■ Exercise brief: Scan the entries below. Report each line where the string "Critical" occurs.

■ Task data:
****************************************
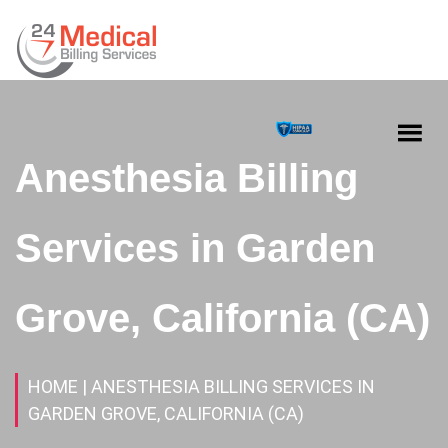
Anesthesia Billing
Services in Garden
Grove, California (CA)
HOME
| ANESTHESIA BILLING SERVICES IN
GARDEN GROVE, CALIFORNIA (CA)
****************************************
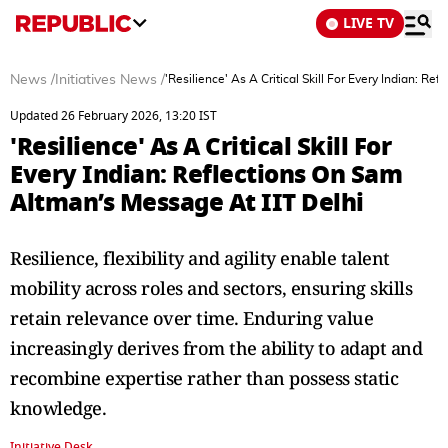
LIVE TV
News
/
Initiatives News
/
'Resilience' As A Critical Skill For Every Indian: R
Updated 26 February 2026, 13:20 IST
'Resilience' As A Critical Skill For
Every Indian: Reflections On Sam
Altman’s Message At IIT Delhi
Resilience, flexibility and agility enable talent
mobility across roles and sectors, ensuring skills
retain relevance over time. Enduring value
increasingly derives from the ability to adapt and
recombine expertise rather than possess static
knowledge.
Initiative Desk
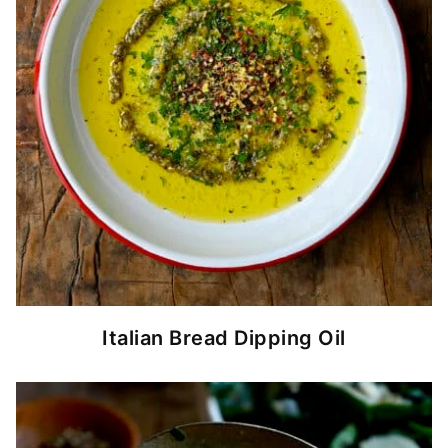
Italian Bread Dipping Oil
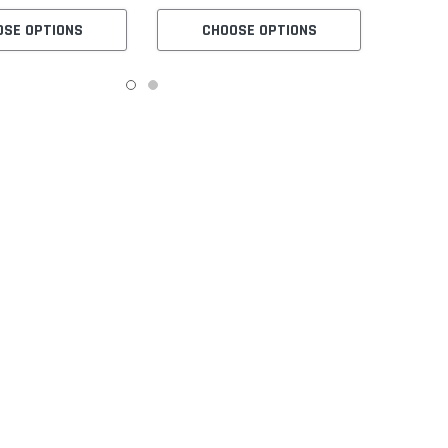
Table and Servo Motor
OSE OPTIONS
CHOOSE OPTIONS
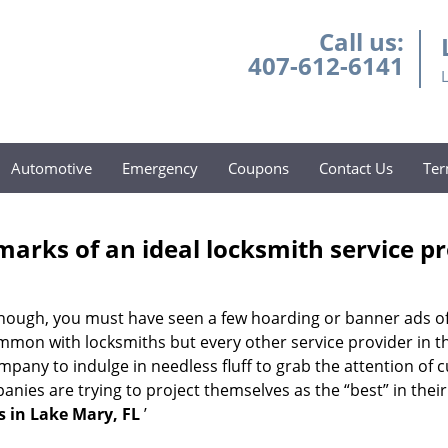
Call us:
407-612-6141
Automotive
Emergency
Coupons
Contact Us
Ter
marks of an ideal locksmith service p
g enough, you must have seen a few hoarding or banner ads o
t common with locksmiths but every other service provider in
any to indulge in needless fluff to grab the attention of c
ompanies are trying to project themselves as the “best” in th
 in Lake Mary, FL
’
****************************************
■ Your solution:
'Resilience' As A Critical Skill For Every Indian: R
'Resilience' As A Critical Skill For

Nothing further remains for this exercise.